Once the full list of User-Initiated Emails is retrieved, we can then manually check each entry’s SendDefinitionList.CustomObjectID to see if it matches the Data Extension’s ObjectID.

  • Journeys using this Data Extension as Entry Source

The biggest challenge for the "Data Extension" part of the app was retrieving Journeys and linking them to Data Extensions through Event Definitions. The complexity didn’t lie in the technical difficulty but in finding the most efficient way to handle this with concurrent API calls. Why? Because another object, Event Definitions, store the Data Extension name, but you can’t filter Event Definitions by Data Extension name directly. This left us with two possible approaches:

  1. Search All Event Definitions First: We could retrieve all Event Definitions, search for those related to the Data Extension, and then call the Journeys API using the Event Definitions by filtering "Journey Name equals Event Definition Name."
  2. Search Journeys First: Alternatively, we could first retrieve all Journeys, extract the Event Definition key (which is available in most cases), and then search for the related Event Definitions—first by key and then by name as a fallback. When searching by name, we also need to order the results by CreatedDate to ensure we retrieve the latest Event Definition since a Journey might have multiple versions using different Event Definitions having same name which Journey Name.

I chose option 2 for a few key reasons:

  • The number of Event Definitions often exceeds the number of Journeys. Event Definitions persist even when Journeys are deleted, and changing the entry source of a Journey in different versions creates additional Event Definitions.
  • Event Definitions can’t be filtered by their active status, but Journeys can. If you only want to search active Journeys, filtering becomes more efficient when you start with Journeys.
  • Journeys can’t be filtered by Event Definition Key, but Event Definitions can be filtered by the keys extracted from Journeys. This allows for more targeted searches and faster results.

In the end, option 2 provided a more streamlined, efficient approach, especially when handling large datasets and numerous Event Definitions.

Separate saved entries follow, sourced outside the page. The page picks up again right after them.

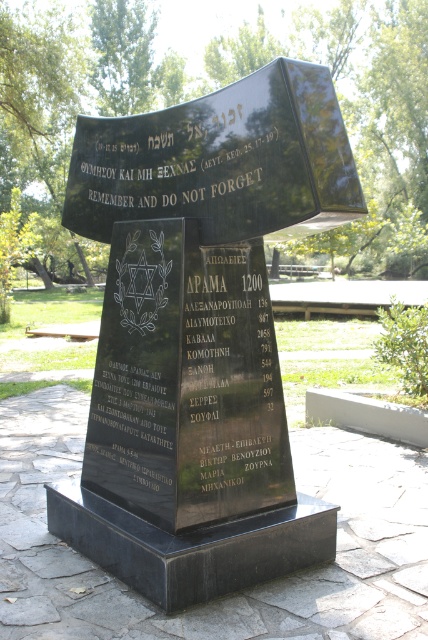 Does black polished stone monument at center have a lesser width compared to black stone plaque at center?

No, black polished stone monument at center is not thinner than black stone plaque at center.

This screenshot has width=428, height=640. I want to click on black polished stone monument at center, so click(x=199, y=333).

Is black polished stone monument at center behind black polished stone at center?

That is False.

Is black polished stone monument at center above black polished stone at center?

Correct, black polished stone monument at center is located above black polished stone at center.

In order to click on black polished stone monument at center in this screenshot , I will do `click(199, 333)`.

At what (x,y) coordinates should I click in order to perform the action: click on black polished stone monument at center. Please return your answer as a coordinate pair (x, y). This screenshot has height=640, width=428. Looking at the image, I should click on (199, 333).

Is black polished stone at center to the left of black stone plaque at center from the viewer's perspective?

Incorrect, black polished stone at center is not on the left side of black stone plaque at center.

Between black polished stone at center and black stone plaque at center, which one is positioned lower?

Positioned lower is black polished stone at center.

Between point (216, 358) and point (80, 198), which one is positioned behind?

The point (80, 198) is behind.

Where is `black polished stone at center`? The height and width of the screenshot is (640, 428). black polished stone at center is located at coordinates (228, 376). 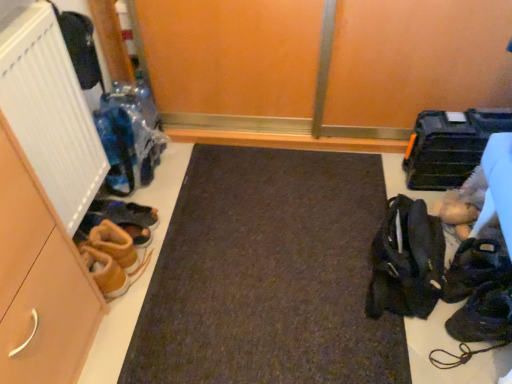 Question: Does brown suede shoes at left, arranged as the 2th footwear when viewed from the left, have a greater height compared to black leather shoes at lower right, the first footwear viewed from the right?

Choices:
 (A) no
 (B) yes

Answer: (A)

Question: Considering the relative sizes of brown suede shoes at left, arranged as the 2th footwear when viewed from the left, and black leather shoes at lower right, the 4th footwear viewed from the left, in the image provided, is brown suede shoes at left, arranged as the 2th footwear when viewed from the left, bigger than black leather shoes at lower right, the 4th footwear viewed from the left,?

Choices:
 (A) no
 (B) yes

Answer: (A)

Question: Does brown suede shoes at left, arranged as the 2th footwear when viewed from the left, lie behind black leather shoes at lower right, the 4th footwear viewed from the left?

Choices:
 (A) yes
 (B) no

Answer: (A)

Question: Considering the relative sizes of brown suede shoes at left, arranged as the 2th footwear when viewed from the left, and black leather shoes at lower right, the first footwear viewed from the right, in the image provided, is brown suede shoes at left, arranged as the 2th footwear when viewed from the left, thinner than black leather shoes at lower right, the first footwear viewed from the right,?

Choices:
 (A) no
 (B) yes

Answer: (B)

Question: Does brown suede shoes at left, the third footwear viewed from the right, have a greater width compared to black leather shoes at lower right, the first footwear viewed from the right?

Choices:
 (A) no
 (B) yes

Answer: (A)

Question: From a real-world perspective, is brown suede shoes at left, arranged as the 2th footwear when viewed from the left, on black leather shoes at lower right, the 4th footwear viewed from the left?

Choices:
 (A) no
 (B) yes

Answer: (A)

Question: Is the depth of black leather shoes at lower right, the first footwear viewed from the right, greater than that of matte brown cabinet at left?

Choices:
 (A) no
 (B) yes

Answer: (B)

Question: Is the depth of black leather shoes at lower right, the 4th footwear viewed from the left, less than that of matte brown cabinet at left?

Choices:
 (A) no
 (B) yes

Answer: (A)

Question: Would you say matte brown cabinet at left is part of black leather shoes at lower right, the 4th footwear viewed from the left,'s contents?

Choices:
 (A) no
 (B) yes

Answer: (A)

Question: Is black leather shoes at lower right, the first footwear viewed from the right, taller than matte brown cabinet at left?

Choices:
 (A) yes
 (B) no

Answer: (B)

Question: Is black leather shoes at lower right, the first footwear viewed from the right, facing away from matte brown cabinet at left?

After this, we had to tackle the issue of concurrency. SFMC allows only 100 concurrent REST API calls at a time, so I implemented a strategy to prevent hitting this limit. After retrieving all the Journeys with their Event Definition keys and names, I batch the Event Definitions in groups of 50 and introduce a 0.5-second delay between batches. This ensures we stay within SFMC's API rate limits while still making concurrent API calls to retrieve the Data Extension name from each Event Definition.

This approach helps maintain efficiency, especially when additional API calls are required based on the user’s selection, such as when they include Scripts or CloudPages in their search, or when other calls are made for different apps/solutions during this time.

Another challenge involved sanitizing URLs while searching for Event Definition names. Simple URL sanitization wasn’t enough for certain cases. For example, names like "This_is_a_name_for_the_journey[one-two-three]" could return zero results even after sanitization. To handle this, I added a custom function that truncates the name before any special characters like "[". So, the name "This_is_a_name_for_the_journey[" could bring the result for the search. This logic might need adjustment depending on specific naming conventions, especially for Journey names that start with special characters like "[".


Example view for CloudPages

  • Scripts Activities including this Data Extension

Script Activities, unfortunately, don't offer the same flexibility as Queries when it comes to searching through their content. The only field that can be filtered is the name. As a result, retrieving all Script Activities concurrently is necessary, and then manually searching for the data extension name within their content.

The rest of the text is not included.